Instructions to follow:
Extract the listing below in full, unchanged.

◇ ◇ ◇ ◇ ◇

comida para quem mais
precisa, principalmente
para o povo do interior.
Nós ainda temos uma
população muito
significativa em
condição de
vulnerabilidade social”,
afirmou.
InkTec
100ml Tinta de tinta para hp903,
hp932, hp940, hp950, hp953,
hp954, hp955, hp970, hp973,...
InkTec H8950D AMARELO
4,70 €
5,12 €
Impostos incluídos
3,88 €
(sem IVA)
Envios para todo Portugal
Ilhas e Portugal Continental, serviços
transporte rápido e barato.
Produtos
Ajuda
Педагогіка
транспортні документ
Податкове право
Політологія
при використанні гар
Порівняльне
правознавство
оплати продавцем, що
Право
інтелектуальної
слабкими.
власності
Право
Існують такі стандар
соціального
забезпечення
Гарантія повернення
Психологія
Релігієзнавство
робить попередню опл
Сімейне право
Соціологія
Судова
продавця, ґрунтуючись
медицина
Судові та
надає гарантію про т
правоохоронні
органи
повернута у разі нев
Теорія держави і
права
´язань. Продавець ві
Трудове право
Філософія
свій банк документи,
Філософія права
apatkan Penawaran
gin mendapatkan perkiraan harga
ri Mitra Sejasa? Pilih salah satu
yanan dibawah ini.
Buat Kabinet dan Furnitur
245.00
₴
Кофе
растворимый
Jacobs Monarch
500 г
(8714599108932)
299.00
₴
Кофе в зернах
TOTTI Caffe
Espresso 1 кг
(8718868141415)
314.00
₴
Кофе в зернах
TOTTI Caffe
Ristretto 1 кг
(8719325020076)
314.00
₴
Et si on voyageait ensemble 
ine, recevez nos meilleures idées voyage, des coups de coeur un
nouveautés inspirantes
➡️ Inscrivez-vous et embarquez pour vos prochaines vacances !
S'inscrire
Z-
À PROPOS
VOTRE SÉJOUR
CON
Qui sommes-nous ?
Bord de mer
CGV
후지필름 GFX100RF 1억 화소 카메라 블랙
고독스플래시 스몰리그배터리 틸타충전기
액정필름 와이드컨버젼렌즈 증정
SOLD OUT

◇ ◇ ◇ ◇ ◇

Written response:
comida para quem mais
precisa, principalmente
para o povo do interior.
Nós ainda temos uma
população muito
significativa em
condição de
vulnerabilidade social”,
afirmou.
InkTec
100ml Tinta de tinta para hp903,
hp932, hp940, hp950, hp953,
hp954, hp955, hp970, hp973,...
InkTec H8950D AMARELO
4,70 €
5,12 €
Impostos incluídos
3,88 €
(sem IVA)
Envios para todo Portugal
Ilhas e Portugal Continental, serviços
transporte rápido e barato.
Produtos
Ajuda
Педагогіка
транспортні документ
Податкове право
Політологія
при використанні гар
Порівняльне
правознавство
оплати продавцем, що
Право
інтелектуальної
слабкими.
власності
Право
Існують такі стандар
соціального
забезпечення
Гарантія повернення
Психологія
Релігієзнавство
робить попередню опл
Сімейне право
Соціологія
Судова
продавця, ґрунтуючись
медицина
Судові та
надає гарантію про т
правоохоронні
органи
повернута у разі нев
Теорія держави і
права
´язань. Продавець ві
Трудове право
Філософія
свій банк документи,
Філософія права
apatkan Penawaran
gin mendapatkan perkiraan harga
ri Mitra Sejasa? Pilih salah satu
yanan dibawah ini.
Buat Kabinet dan Furnitur
245.00
₴
Кофе
растворимый
Jacobs Monarch
500 г
(8714599108932)
299.00
₴
Кофе в зернах
TOTTI Caffe
Espresso 1 кг
(8718868141415)
314.00
₴
Кофе в зернах
TOTTI Caffe
Ristretto 1 кг
(8719325020076)
314.00
₴
Et si on voyageait ensemble 
ine, recevez nos meilleures idées voyage, des coups de coeur un
nouveautés inspirantes
➡️ Inscrivez-vous et embarquez pour vos prochaines vacances !
S'inscrire
Z-
À PROPOS
VOTRE SÉJOUR
CON
Qui sommes-nous ?
Bord de mer
CGV
후지필름 GFX100RF 1억 화소 카메라 블랙
고독스플래시 스몰리그배터리 틸타충전기
액정필름 와이드컨버젼렌즈 증정
SOLD OUT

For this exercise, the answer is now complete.